EXERCISE DETAILS: Looking at the data below, state how many lines contain "goed". No other words are wanted.

[[ SUPPLIED RECORDS open ]]

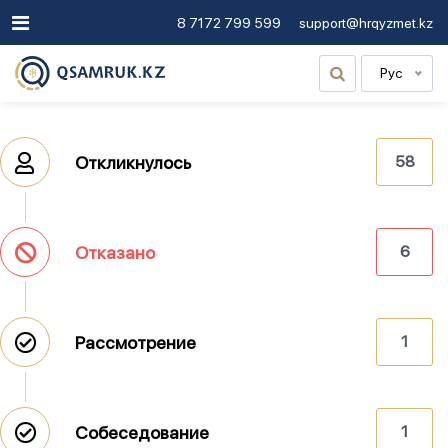
8 7172 799 599
support@hrqyzmet.kz
Рус
Откликнулось
58
Отказано
6
Рассмотрение
1
Собеседование
1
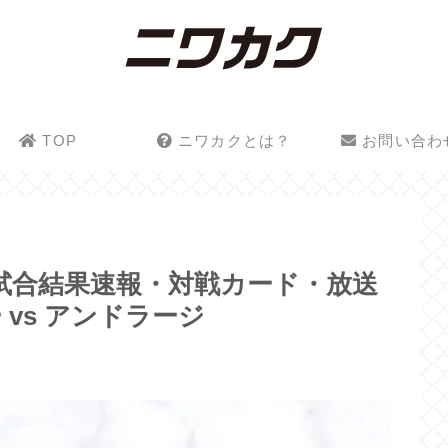
TOP
ニワカクとは？
お問い合わ
】試合結果速報・対戦カード・放送
vs アンドラージ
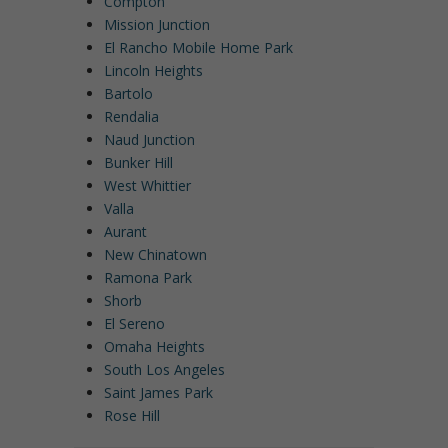
Compton
Mission Junction
El Rancho Mobile Home Park
Lincoln Heights
Bartolo
Rendalia
Naud Junction
Bunker Hill
West Whittier
Valla
Aurant
New Chinatown
Ramona Park
Shorb
El Sereno
Omaha Heights
South Los Angeles
Saint James Park
Rose Hill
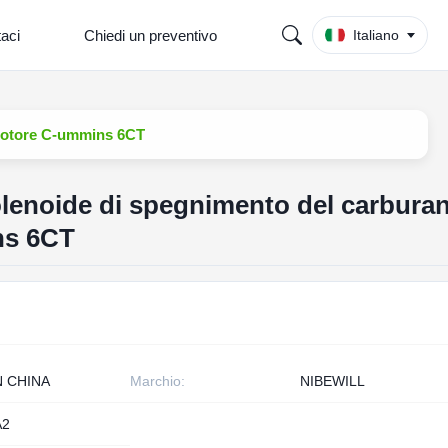
taci
Chiedi un preventivo
Italiano
 motore C-ummins 6CT
lenoide di spegnimento del carbura
ns 6CT
N CHINA
Marchio:
NIBEWILL
A2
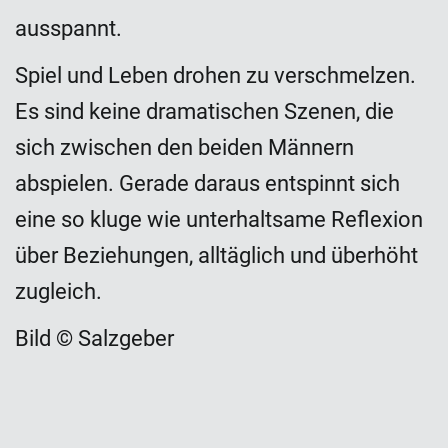
ausspannt.
Spiel und Leben drohen zu verschmelzen.
Es sind keine dramatischen Szenen, die
sich zwischen den beiden Männern
abspielen. Gerade daraus entspinnt sich
eine so kluge wie unterhaltsame Reflexion
über Beziehungen, alltäglich und überhöht
zugleich.
Bild © Salzgeber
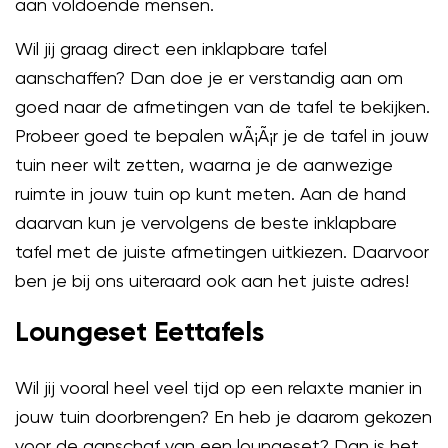
aan voldoende mensen.
Wil jij graag direct een inklapbare tafel
aanschaffen? Dan doe je er verstandig aan om
goed naar de afmetingen van de tafel te bekijken.
Probeer goed te bepalen wÃ¡Ã¡r je de tafel in jouw
tuin neer wilt zetten, waarna je de aanwezige
ruimte in jouw tuin op kunt meten. Aan de hand
daarvan kun je vervolgens de beste inklapbare
tafel met de juiste afmetingen uitkiezen. Daarvoor
ben je bij ons uiteraard ook aan het juiste adres!
Loungeset Eettafels
Wil jij vooral heel veel tijd op een relaxte manier in
jouw tuin doorbrengen? En heb je daarom gekozen
voor de aanschaf van een loungeset? Dan is het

[[ SUPPLIED RECORDS closed ]]

WRITTEN SOLUTION: 2